You are knee-deep in alerts, dashboards, and log streams. Something spikes, Datadog lights up like a Christmas tree, and now you need to trace the root cause fast. But here comes the fun part—your observability tooling doesn’t live in isolation. Services need identity, auditability, and secure access. That is where Datadog Jetty enters the scene.
Datadog gives you deep visibility into application performance. Jetty, the lightweight HTTP server, powers embedded application stacks and microservices everywhere.
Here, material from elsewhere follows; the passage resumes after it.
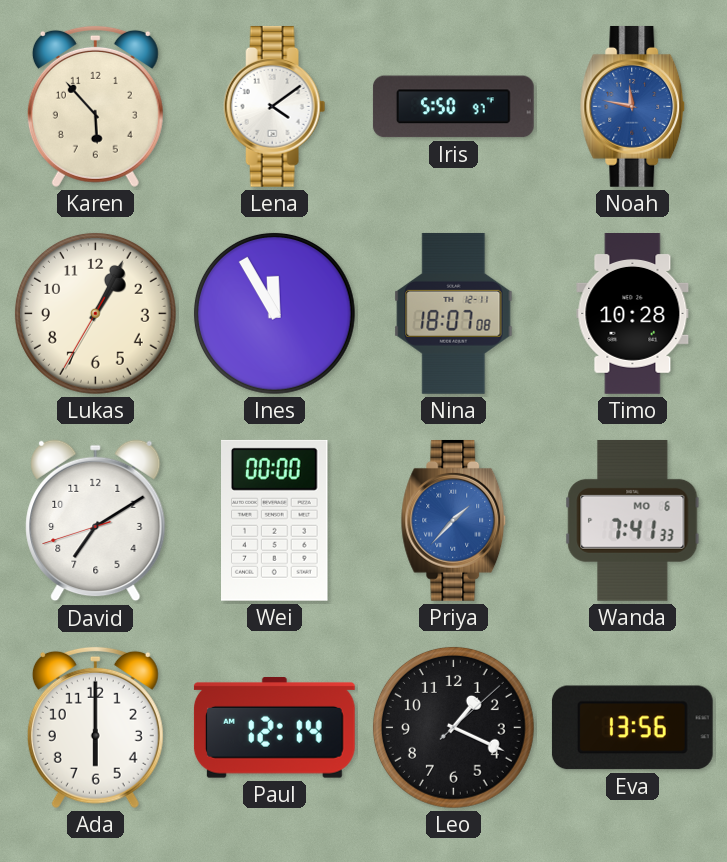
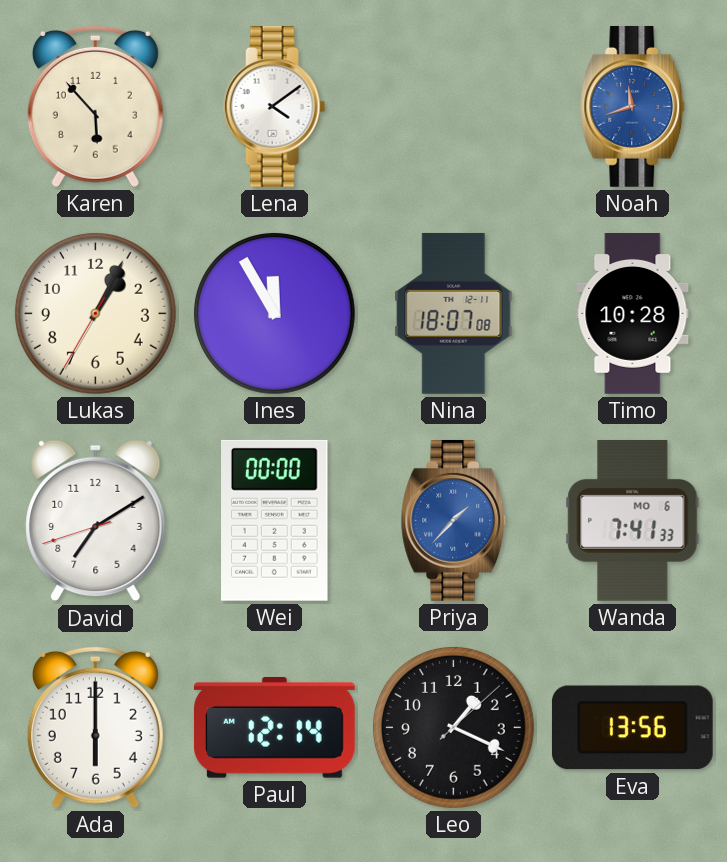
Iris: 5:50 -> none
Noah: 11:47 -> 11:42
When you combine the two, you get a clear path to expose metrics, traces, and logs from Jetty-based systems directly into your Datadog environment, without hacking together brittle integrations.
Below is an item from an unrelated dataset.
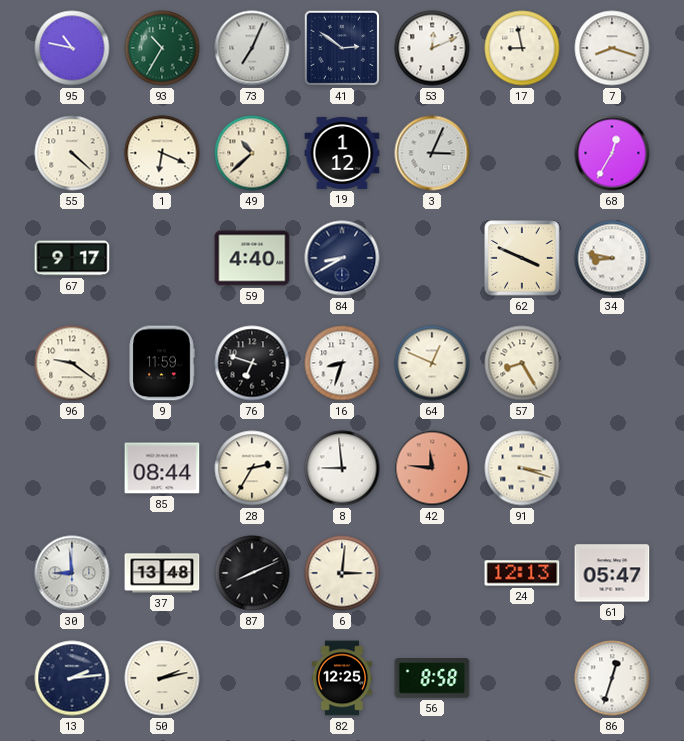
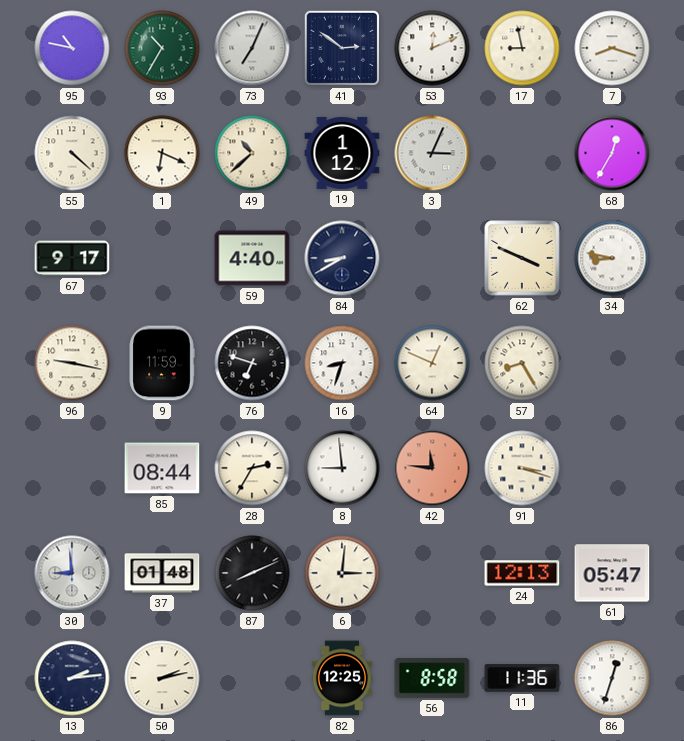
96: 9:21 -> 9:17
37: 13:48 -> 01:48
11: none -> 11:36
A Datadog Jetty setup works best when your Jetty service acts as a gateway for operational data. Each request, thread, and error can be instrumented to produce telemetry events. Datadog’s agent collects these and sends them to your workspace for visualization. The magic is in the alignment: Jetty handles identity and access control, Datadog collects behavioral signals. Together, they turn runtime noise into insight.
Think of the flow like this. Jetty runs your app and exposes metrics endpoints. Datadog’s integration agent authenticates using secure credentials, often mapped to an identity provider such as Okta or AWS IAM. Data flows through an authenticated channel, ensuring compliance with standards like SOC 2. The result is observable infrastructure that tracks both performance and access, giving operations teams a view that is both real-time and trusted.
If setup pain appears, check three common issues.
First, mismatched ports between Jetty’s servlet context and Datadog’s agent configuration cause gaps.
Second, missing RBAC mappings can block metric exports.
Third, avoid static credentials. Tie token rotation to your identity provider so your monitoring data remains clean and secure.